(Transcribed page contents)
--------
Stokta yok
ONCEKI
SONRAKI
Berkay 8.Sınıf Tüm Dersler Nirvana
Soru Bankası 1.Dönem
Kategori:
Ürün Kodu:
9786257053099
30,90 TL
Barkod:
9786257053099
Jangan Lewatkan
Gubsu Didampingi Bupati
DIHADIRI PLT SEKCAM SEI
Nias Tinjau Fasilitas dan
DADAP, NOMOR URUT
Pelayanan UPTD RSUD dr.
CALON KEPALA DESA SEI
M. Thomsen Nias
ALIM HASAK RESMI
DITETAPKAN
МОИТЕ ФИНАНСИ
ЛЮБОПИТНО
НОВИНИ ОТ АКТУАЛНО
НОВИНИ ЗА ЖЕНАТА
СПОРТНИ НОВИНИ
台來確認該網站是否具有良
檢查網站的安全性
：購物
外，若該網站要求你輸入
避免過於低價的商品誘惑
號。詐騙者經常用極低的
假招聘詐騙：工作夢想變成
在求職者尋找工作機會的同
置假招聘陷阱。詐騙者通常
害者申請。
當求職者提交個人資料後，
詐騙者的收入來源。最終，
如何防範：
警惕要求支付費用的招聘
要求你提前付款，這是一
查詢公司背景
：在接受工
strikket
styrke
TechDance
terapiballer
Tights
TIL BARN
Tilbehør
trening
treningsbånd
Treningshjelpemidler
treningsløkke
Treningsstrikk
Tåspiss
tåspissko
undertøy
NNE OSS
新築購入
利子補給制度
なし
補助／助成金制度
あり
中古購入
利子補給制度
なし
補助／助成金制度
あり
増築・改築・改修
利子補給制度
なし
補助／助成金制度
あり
--------
Among the lines above, which ones include the word "НОВИНИ"? Copy them.

НОВИНИ ОТ АКТУАЛНО
НОВИНИ ЗА ЖЕНАТА
СПОРТНИ НОВИНИ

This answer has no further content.